**The task:** Repeat each entry as written, dropping any picture you find.

[Dataset entries]
########
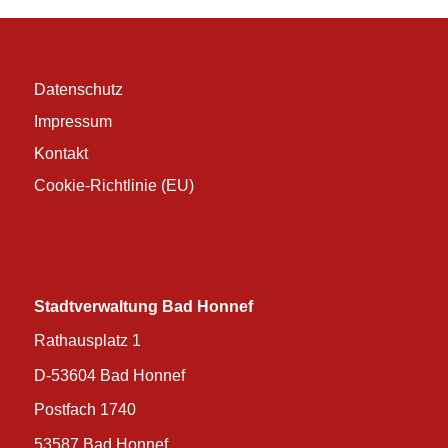
Datenschutz
Impressum
Kontakt
Cookie-Richtlinie (EU)
Stadtverwaltung Bad Honnef
Rathausplatz 1
D-53604 Bad Honnef
Postfach 1740
53587 Bad Honnef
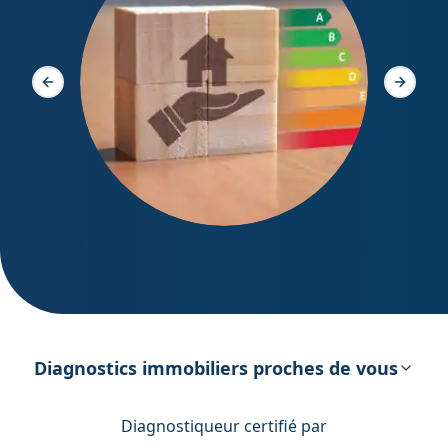
Diagno
Slide précédente
Slide s
DPE – Diagnostic de Performance
énergétique
Diagnostics immobiliers proches de vous
Diagnostiqueur certifié par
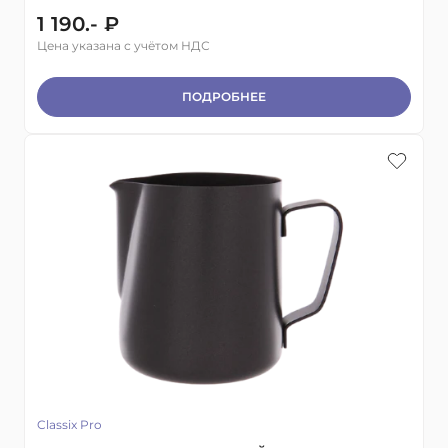
1 190.- ₽
Цена указана с учётом НДС
ПОДРОБНЕЕ
Classix Pro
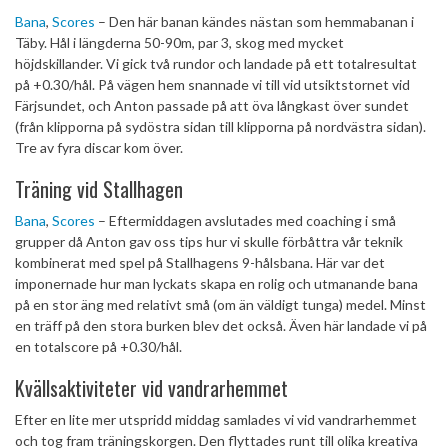
Bana
,
Scores
– Den här banan kändes nästan som hemmabanan i
Täby. Hål i längderna 50-90m, par 3, skog med mycket
höjdskillander. Vi gick två rundor och landade på ett totalresultat
på +0.30/hål. På vägen hem snannade vi till vid utsiktstornet vid
Färjsundet, och Anton passade på att öva långkast över sundet
(från klipporna på sydöstra sidan till klipporna på nordvästra sidan).
Tre av fyra discar kom över.
Träning vid Stallhagen
Bana
,
Scores
– Eftermiddagen avslutades med coaching i små
grupper då Anton gav oss tips hur vi skulle förbåttra vår teknik
kombinerat med spel på Stallhagens 9-hålsbana. Här var det
imponernade hur man lyckats skapa en rolig och utmanande bana
på en stor äng med relativt små (om än väldigt tunga) medel. Minst
en träff på den stora burken blev det också. Även här landade vi på
en totalscore på +0.30/hål.
Kvällsaktiviteter vid vandrarhemmet
Efter en lite mer utspridd middag samlades vi vid vandrarhemmet
och tog fram träningskorgen. Den flyttades runt till olika kreativa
########
**Problem solution:**
Datenschutz
Impressum
Kontakt
Cookie-Richtlinie (EU)
Stadtverwaltung Bad Honnef
Rathausplatz 1
D-53604 Bad Honnef
Postfach 1740
53587 Bad Honnef
Diagno
Slide précédente
Slide s
DPE – Diagnostic de Performance
énergétique
Diagnostics immobiliers proches de vous
Diagnostiqueur certifié par
1 190.- ₽
Цена указана с учётом НДС
ПОДРОБНЕЕ
Classix Pro
Bana
,
Scores
– Den här banan kändes nästan som hemmabanan i
Täby. Hål i längderna 50-90m, par 3, skog med mycket
höjdskillander. Vi gick två rundor och landade på ett totalresultat
på +0.30/hål. På vägen hem snannade vi till vid utsiktstornet vid
Färjsundet, och Anton passade på att öva långkast över sundet
(från klipporna på sydöstra sidan till klipporna på nordvästra sidan).
Tre av fyra discar kom över.
Träning vid Stallhagen
Bana
,
Scores
– Eftermiddagen avslutades med coaching i små
grupper då Anton gav oss tips hur vi skulle förbåttra vår teknik
kombinerat med spel på Stallhagens 9-hålsbana. Här var det
imponernade hur man lyckats skapa en rolig och utmanande bana
på en stor äng med relativt små (om än väldigt tunga) medel. Minst
en träff på den stora burken blev det också. Även här landade vi på
en totalscore på +0.30/hål.
Kvällsaktiviteter vid vandrarhemmet
Efter en lite mer utspridd middag samlades vi vid vandrarhemmet
och tog fram träningskorgen. Den flyttades runt till olika kreativa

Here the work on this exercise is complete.